A pesar de toda esta barbarie, se niegan continuamente a trabajar y a emplear los medios que todos estamos pagando cuando verdaderamente son necesarios. Así nos encontramos en invierno con que a pesar de previsiones de nevadas y heladas, estos impresentables no mueven un dedo en prevenir echando sal y limpiando las aceras de nieve. Los empleados del ayuntamiento se tocan la badana y los politiquillos de turno se rascan los cataplines. Da igual que la gente no pueda ir a trabajar, que no funcionen los transportes públicos, que haya accidentes, caídas, que se rompan caderas, brazos, piernas... Todo da igual porque el acceso a sus viviendas sí es limpiado y acondicionado y saben de sobra que no van a pagar sus tropelías. En algunos casos el proveedor de sal no la suministra porque ya le deben una cifra importante de dinero, es decir, el ayuntamiento no tiene dinero para pagar los servicios para los cuales está destinada la aportación estatal ya que anteriormente lo ha malgastado (robado, desviado, pagado de más por obras a empresas de amigos, etc). Tenían que descontar del sueldo de los responsables de situaciones así todas las pérdidas originadas a empresas y ciudadanos, tenían que romperse tantos huesos como los que se rompa la gente por culpa de las caídas. Estos corruptos impresentables son un peligro para la comunidad y deberían ser expulsados de su cargo y responsables de las pérdidas económicas por sus actuaciones dolosas. ES UNA AUTÉNTICA VERGÜENZA, término éste que los estafadores ni siquiera conocen.

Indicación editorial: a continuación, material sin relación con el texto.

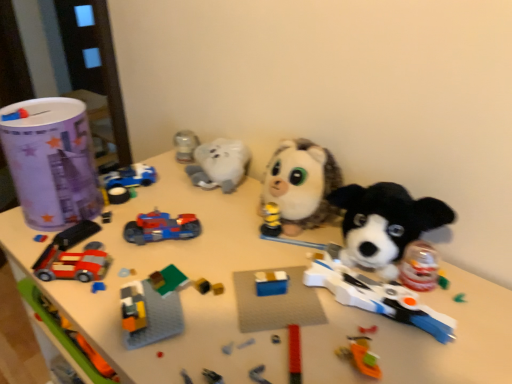 What are the coordinates of `free location to the right of brick-like plastic car at lower left, arranged as the 4th toy when viewed from the right` in the screenshot? It's located at (175, 270). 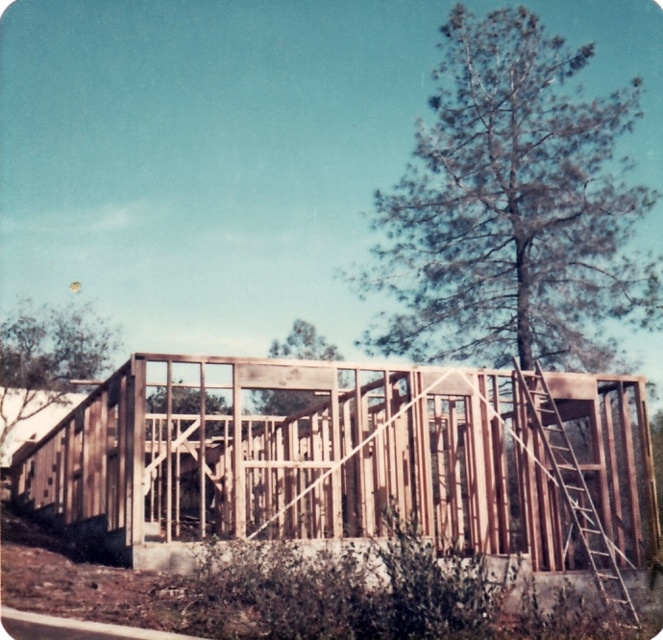 You are a construction worker inspecting the partially built wooden structure. You notice the brown wooden frame at center and the wooden at right. Which one is bigger in size?

The brown wooden frame at center is larger in size compared to the wooden at right.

En contraposición, un alcalde de León metía la gomina de su peinado como gasto público. Vaya hombre no te pongas así por leer esto, es lógico que el pobre alcalde meta sus artículos de puesta a punto personal. Ten en cuenta que es indispensable para un político dar buena imagen y qué mejor modo de hacerlo que con una buena gomina para que no se despeine el angelito. Tal vez un alcalde despeinado sí que pudiera ser un riesgo para todos sus conciudadanos y no el hielo, así que no hay que escatimar en medios para eliminar dicho riesgo.